ADEC highlights technology in education
Abu Dhabi Education Council using GIS for strategic decision making
Abu Dhabi Education Council (ADEC), the organization tasked with raising standards of education in the Emirate, has highlighted how it is adopting technology to provide better services, and better decision making for the 150,000 students and 15,000 teachers in the schools that it is responsible for.
During Gitex, ADEC showed a number of its existing solutions, and also announced a deal with Cisco to connect almost 270 schools with a Cisco Borderless Network solution.
Speaking to ITP.net, Dr Alaaeldin Aly, knowledge management director, Office of Planning and Strategic Affairs, ADEC, said that technology is now a major component in education, and in ADEC's mission to raise the standard of education that is available to pupils in Abu Dhabi.
"ADEC has invested a lot in technology, to strengthen its infrastructure and empower its staff," Aly said. "Abu Dhabi has a reform strategy, started about two years ago, to bring students up to the level where they enter university without any bridging programmes, that is the main task. To do that, it is not just about the students and curricula, it is teachers, faculty staff, administration, planners, how to empower all of those to make the education system work properly."
One main focus for ADEC has been the use of Geographic Information Systems (GIS) to provide information to a varied set of users, including teachers, administration and pupils and parents. ADEC already has an ERP system governing some processes, and an Electronic Student Information System (eSIS), but it has invested heavily in developing GIS applications for a range of functions.
While ADEC is looking to introduce GIS in specific classroom and teaching functions, the applications it has developed play a more strategic role, said Aly. ADEC has developed a Master Plan application, to provide information around the ten year plan to redevelop Abu Dhabi's school infrastructure.

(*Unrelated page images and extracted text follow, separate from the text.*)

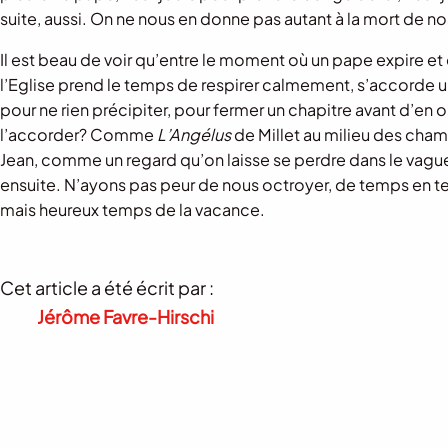
suite, aussi. On ne nous en donne pas autant à la mort de n
Il est beau de voir qu’entre le moment où un pape expire et c
l’Eglise prend le temps de respirer calmement, s’accorde un 
pour ne rien précipiter, pour fermer un chapitre avant d’en 
l’accorder? Comme
L’Angélus
de Millet au milieu des cha
Jean, comme un regard qu’on laisse se perdre dans le vague
ensuite. N’ayons pas peur de nous octroyer, de temps en t
mais heureux temps de la vacance.
Cet article a été écrit par :
Jérôme Favre-Hirschi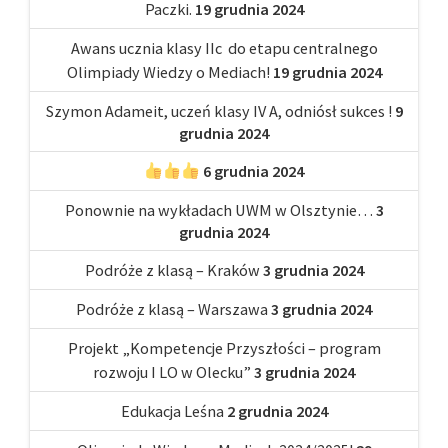
Paczki.
19 grudnia 2024
Awans ucznia klasy IIc do etapu centralnego
Olimpiady Wiedzy o Mediach!
19 grudnia 2024
Szymon Adameit, uczeń klasy IV A, odniósł sukces !
9
grudnia 2024
6 grudnia 2024
Ponownie na wykładach UWM w Olsztynie…
3
grudnia 2024
Podróże z klasą – Kraków
3 grudnia 2024
Podróże z klasą – Warszawa
3 grudnia 2024
Projekt „Kompetencje Przyszłości – program
rozwoju I LO w Olecku”
3 grudnia 2024
Edukacja Leśna
2 grudnia 2024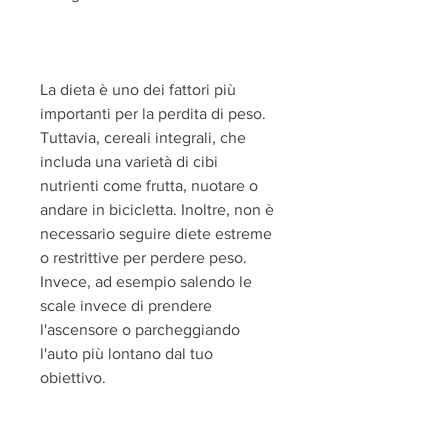
La dieta è uno dei fattori più 
importanti per la perdita di peso. 
Tuttavia, cereali integrali, che 
includa una varietà di cibi 
nutrienti come frutta, nuotare o 
andare in bicicletta. Inoltre, non è 
necessario seguire diete estreme 
o restrittive per perdere peso. 
Invece, ad esempio salendo le 
scale invece di prendere 
l'ascensore o parcheggiando 
l'auto più lontano dal tuo 
obiettivo.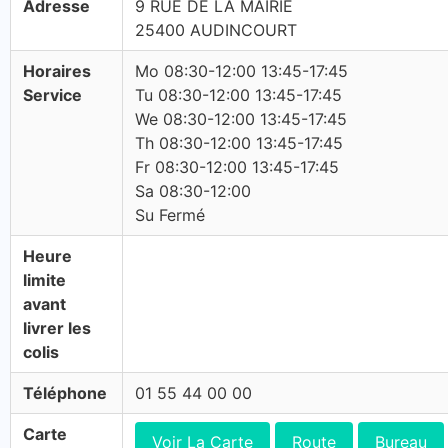
Adresse
9 RUE DE LA MAIRIE
25400 AUDINCOURT
Horaires
Mo 08:30-12:00 13:45-17:45
Service
Tu 08:30-12:00 13:45-17:45
We 08:30-12:00 13:45-17:45
Th 08:30-12:00 13:45-17:45
Fr 08:30-12:00 13:45-17:45
Sa 08:30-12:00
Su Fermé
Heure
limite
avant
livrer les
colis
Téléphone
01 55 44 00 00
Carte
Voir La Carte
Route
Bureau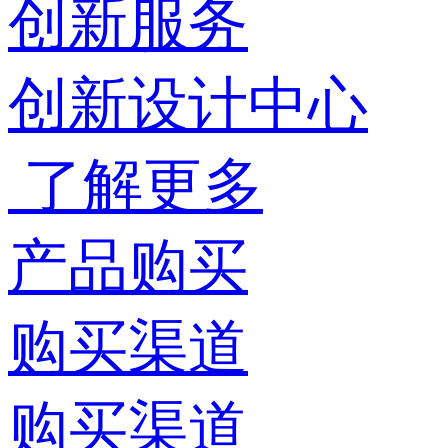
创新服务
创新设计中心
了解更多
产品购买
购买渠道
购买渠道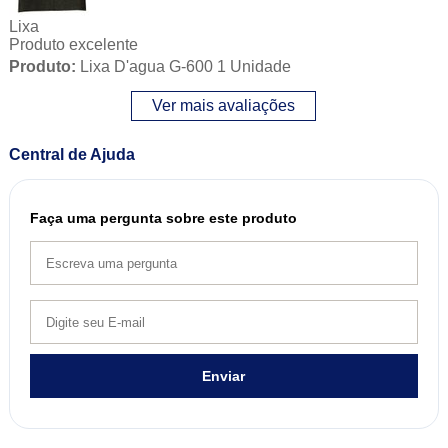
Lixa
Produto excelente
Produto:
Lixa D'agua G-600 1 Unidade
Ver mais avaliações
Central de Ajuda
Faça uma pergunta sobre este produto
Enviar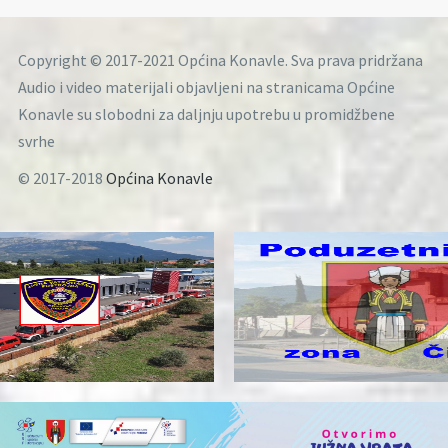
Copyright © 2017-2021 Općina Konavle. Sva prava pridržana
Audio i video materijali objavljeni na stranicama Općine
Konavle su slobodni za daljnju upotrebu u promidžbene
svrhe
© 2017-2018
Općina Konavle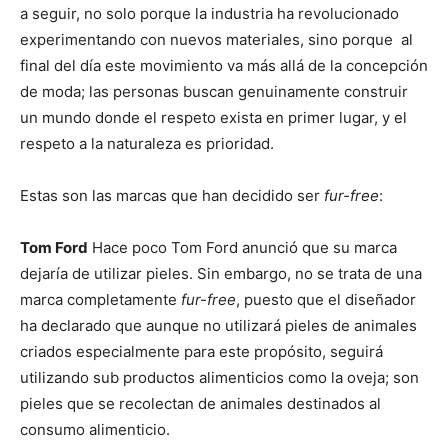
a seguir, no solo porque la industria ha revolucionado
experimentando con nuevos materiales, sino porque al
final del día este movimiento va más allá de la concepción
de moda; las personas buscan genuinamente construir
un mundo donde el respeto exista en primer lugar, y el
respeto a la naturaleza es prioridad.
Estas son las marcas que han decidido ser
fur-free
:
Tom Ford
Hace poco Tom Ford anunció que su marca
dejaría de utilizar pieles. Sin embargo, no se trata de una
marca completamente
fur-free
, puesto que el diseñador
ha declarado que aunque no utilizará pieles de animales
criados especialmente para este propósito, seguirá
utilizando sub productos alimenticios como la oveja; son
pieles que se recolectan de animales destinados al
consumo alimenticio.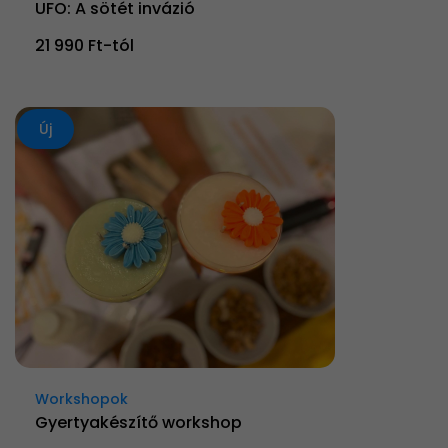
UFO: A sötét invázió
21 990 Ft-tól
Új
Workshopok
Gyertyakészítő workshop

The application, which is under ongoing development, provided information to parents and students on which schools were being shut down in the emirate, where new ones were opening, and how pupils would be allocated to new schools, as well as providing a planning function in plotting demand for new schools based on residential districts.
ADEC also developed School Finder application, to help parents identify schools, and a School Transportation application, which is used to manage the fleet of 1,600 buses that serve schools in Abu Dhabi, and ensure that routes are efficient.
ADEC is able to access a wide range of data for its GIS applications, thanks to the Abu Dhabi Systems & Information Centre (ADSIC), which brings together all of the Abu Dhabi ministries' databases into one centralized data centre, creating a single information resource. This enables the GIS applications to pull in a wide range of data, that can then be utilized for decision making across different areas such as seeing pupil's academic performance by geographic district, or locating healthcare resources near schools. Aly says that the GIS solutions allow for modeling of complex data in a visual format, helping its users to quickly understand the data, and to make better decisions.
"GIS is educating kids in the schools how to use GIS maps, but that is different to the way we use it right now, to empower teachers, administrators, leaders, planners to take decisions on time, and be able to plan for the future, adjust their directions immediately, by visualizing all the information," he said.
ADEC has made some of its GIS applications available on the iPad, and is looking to raise awareness among its departments on the power of the solutions. Alongside the Cisco networking deal, which will provide a ‘future proof' network to connect schools in Abu Dhabi, Al Ain, and Al Gharbia, and provide better management of the infrastructure, ADEC is also working on a business intelligence project. The project will pull together data from several different ADEC data centres to compile statistical data into dashboards, to make data more easily accessible to planners.
"The revolution we have inside ADEC for GIS, is to empower staff, administrators, faculty, to take decisions - we believe if that happens, it will directly impact the students, it will impact on the strategic directive of ADEC of getting a better quality [education] for the students," Aly said
ADEC is also conducting a pilot project in six public schools, under its ‘iClass' initiative. The project will connect class rooms for grade 3 and 4 students, with a range of connected solutions, such as iPads, Microsoft Surface, video conferencing and interactive whiteboards, to explore how they can be used for collaboration and co-operation in learning.